This work addresses the challenge of achieving adaptive model selection that simultaneously ensures finite-sample coverage validity and accommodates spatial heterogeneity without distributional assumptions. The authors propose a localized conformal model selection framework that, during the calibration phase, symmetrically constructs upper and lower surrogate intervals to form a data-dependent safety index set for identifying favorable models. This approach enables local adaptivity while preserving sample exchangeability. Notably, it is the first method to unify local adaptivity with post-selection validity, guaranteeing exact marginal coverage while flexibly adapting to data heterogeneity. Empirical results demonstrate that under strong heterogeneity or low-noise conditions, the resulting prediction intervals are significantly shorter than those produced by a fixed oracle model.

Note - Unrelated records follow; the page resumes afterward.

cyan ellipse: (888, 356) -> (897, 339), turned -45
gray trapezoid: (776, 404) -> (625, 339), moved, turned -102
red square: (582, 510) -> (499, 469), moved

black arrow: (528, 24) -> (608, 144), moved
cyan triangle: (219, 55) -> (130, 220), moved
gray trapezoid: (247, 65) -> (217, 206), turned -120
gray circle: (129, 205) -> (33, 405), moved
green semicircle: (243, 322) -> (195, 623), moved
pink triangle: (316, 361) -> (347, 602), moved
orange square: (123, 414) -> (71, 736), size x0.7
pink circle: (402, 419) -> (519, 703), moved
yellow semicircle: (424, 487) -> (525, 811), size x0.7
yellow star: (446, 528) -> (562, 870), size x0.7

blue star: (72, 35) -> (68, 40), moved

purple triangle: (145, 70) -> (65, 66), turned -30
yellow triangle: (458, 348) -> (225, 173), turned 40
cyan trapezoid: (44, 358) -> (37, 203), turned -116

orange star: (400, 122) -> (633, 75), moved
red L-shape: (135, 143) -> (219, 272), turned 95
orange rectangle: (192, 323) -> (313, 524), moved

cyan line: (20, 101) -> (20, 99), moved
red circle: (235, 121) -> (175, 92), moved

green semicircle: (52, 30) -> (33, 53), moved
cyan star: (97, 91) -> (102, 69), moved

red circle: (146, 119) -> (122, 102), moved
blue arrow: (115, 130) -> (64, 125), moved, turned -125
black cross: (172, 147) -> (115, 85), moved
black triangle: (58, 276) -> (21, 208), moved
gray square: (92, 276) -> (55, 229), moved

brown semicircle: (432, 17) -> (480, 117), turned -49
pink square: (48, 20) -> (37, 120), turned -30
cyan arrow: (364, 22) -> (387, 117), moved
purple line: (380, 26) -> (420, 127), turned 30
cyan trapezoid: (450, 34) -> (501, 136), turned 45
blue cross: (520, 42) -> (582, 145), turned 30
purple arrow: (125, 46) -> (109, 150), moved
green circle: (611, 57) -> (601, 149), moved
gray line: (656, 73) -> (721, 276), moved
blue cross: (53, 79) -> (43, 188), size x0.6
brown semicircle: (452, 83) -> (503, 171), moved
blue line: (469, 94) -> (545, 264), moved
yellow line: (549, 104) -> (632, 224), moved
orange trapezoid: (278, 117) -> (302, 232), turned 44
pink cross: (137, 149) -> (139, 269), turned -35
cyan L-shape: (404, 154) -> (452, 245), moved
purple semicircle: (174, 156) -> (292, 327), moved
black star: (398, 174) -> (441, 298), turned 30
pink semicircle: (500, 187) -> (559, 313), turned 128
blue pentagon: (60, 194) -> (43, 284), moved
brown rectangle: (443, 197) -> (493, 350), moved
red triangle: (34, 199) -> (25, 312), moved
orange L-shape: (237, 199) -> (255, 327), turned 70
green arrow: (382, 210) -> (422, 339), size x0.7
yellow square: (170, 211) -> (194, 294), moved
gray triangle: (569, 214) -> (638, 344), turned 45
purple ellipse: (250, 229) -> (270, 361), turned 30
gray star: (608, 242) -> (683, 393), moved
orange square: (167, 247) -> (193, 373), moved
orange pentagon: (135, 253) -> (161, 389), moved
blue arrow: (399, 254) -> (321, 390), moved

We propose a localized conformal model selection framework that integrates local adaptivity with post-selection validity for distribution-free prediction. By performing model selection symmetrically across calibration points using upper and lower surrogate intervals, we construct a data-dependent safe index set that contains the oracle model and preserves exchangeability. The resulting ensemble procedure retains exact finite-sample marginal coverage while adapting to spatial heterogeneity and model complexity. Simulations demonstrate substantial reductions in interval length compared to the best fixed model, especially in heterogeneous and low-noise settings.